To be a good friend, Mary doesn’t have to know the right answer—and she doesn’t have to feel that her friends need advice. They just need to talk, and for her to listen. If she wants to be a better friend, she needs to be quiet and not try to offer advice and “solve” every problem. Nor is it helpful to offer “That happened to me!” Mary needs to understand that to be a good listener you have to work at it. If she has a reaction to a point being made, she has to learn to hold the thought that’s bubbling up. She can start by telling herself it’s not all about her. Most important, it’s about her friend, who she loves. The pearl: It’s not all about you, it’s about you being quiet.

I ALWAYS FEEL LIKE I HAVE TO RESCUE MY FRIENDS

“My oldest friend is so needy and down, and whenever she calls I end up spending hours on the phone with her, or having to go out with her, but I have a lot going on myself. I feel like she’s sucking the life out of me.”

—Cyndi, 28; New York, New York

Cyndi says her four girlfriends from college are her best friends. “Three of us live in New York City and hang out a lot. Another girl lives in California, and our fifth friend is back in Atlanta, where she grew up.” The “Fab Five,” as they sometimes refer to themselves, are diligent about getting together at least once a year. They know everything about one another, have been through numerous boyfriend breakups, the divorces of a couple of parents, the suicide of one sibling, as well as the more quotidian experiences of finding jobs, getting into (or rejected from) grad school, and what to wear on a first date.

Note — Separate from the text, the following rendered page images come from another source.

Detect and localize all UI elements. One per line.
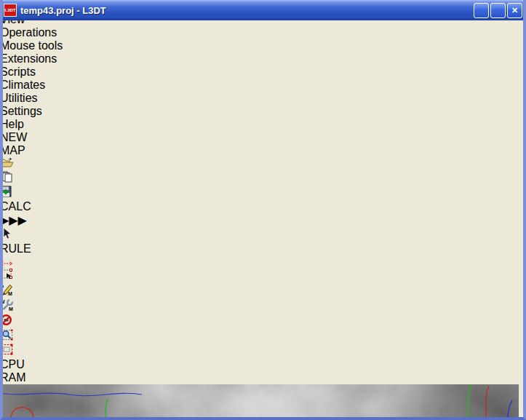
cursor-tool-button[interactable] [0,227,526,242]
ram-button[interactable]: RAM [0,371,526,384]
menu-item-extensions[interactable]: Extensions [0,52,526,66]
toolbar: NEWMAPCALC▶▶▶RULEDMWMCPURAM [0,131,526,384]
minimize-button[interactable] [474,3,489,18]
menu-item-climates[interactable]: Climates [0,79,526,92]
close-icon: ✕ [511,6,518,15]
window-title: temp43.proj - L3DT [20,5,106,16]
calc-button[interactable]: CALC▶▶▶ [0,200,526,227]
menu-item-mouse-tools[interactable]: Mouse tools [0,39,526,52]
svg-text:D: D [0,284,4,289]
cpu-button[interactable]: CPU [0,358,526,371]
menu-item-operations[interactable]: Operations [0,26,526,39]
menu-item-settings[interactable]: Settings [0,105,526,118]
app-icon: L3DT [4,4,17,17]
open-button[interactable] [0,157,526,171]
wrench-map-tool-button[interactable]: WM [0,298,526,314]
title-bar: L3DT temp43.proj - L3DT ✕ [0,0,526,20]
menu-item-utilities[interactable]: Utilities [0,92,526,105]
select-region-button[interactable] [0,344,526,358]
close-button[interactable]: ✕ [507,3,522,18]
maximize-button[interactable] [490,3,506,18]
no-entry-tool-button[interactable] [0,314,526,329]
new-map-button[interactable]: NEWMAP [0,131,526,157]
menu-item-help[interactable]: Help [0,118,526,131]
svg-text:W: W [0,299,5,304]
heightfield-view[interactable]: 5km Heightfield [0,384,526,420]
select-area-tool-button[interactable] [0,269,526,283]
menu-item-scripts[interactable]: Scripts [0,66,526,79]
save-button[interactable] [0,186,526,200]
draw-map-tool-button[interactable]: DM [0,283,526,298]
zoom-region-button[interactable] [0,329,526,344]
client-area: 5km Heightfield [0,384,526,420]
app-window: L3DT temp43.proj - L3DT ✕ FileViewOperat… [0,0,526,420]
svg-text:M: M [9,306,13,312]
ruler-tool-button[interactable]: RULE [0,242,526,269]
terrain-image: 5km [0,384,519,420]
copy-button[interactable] [0,171,526,186]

Currently, however, Cyndi is not enjoying her relationship with Gwen, who lost her job at an investment banking firm a few months ago and is
depressed. She complains endlessly to Cyndi, who has always considered herself a great listener. But all the listening in the world hasn’t helped Gwen, and Cyndi is starting to wonder, What’s the point of trying to help someone who won’t take advice or try to help themselves?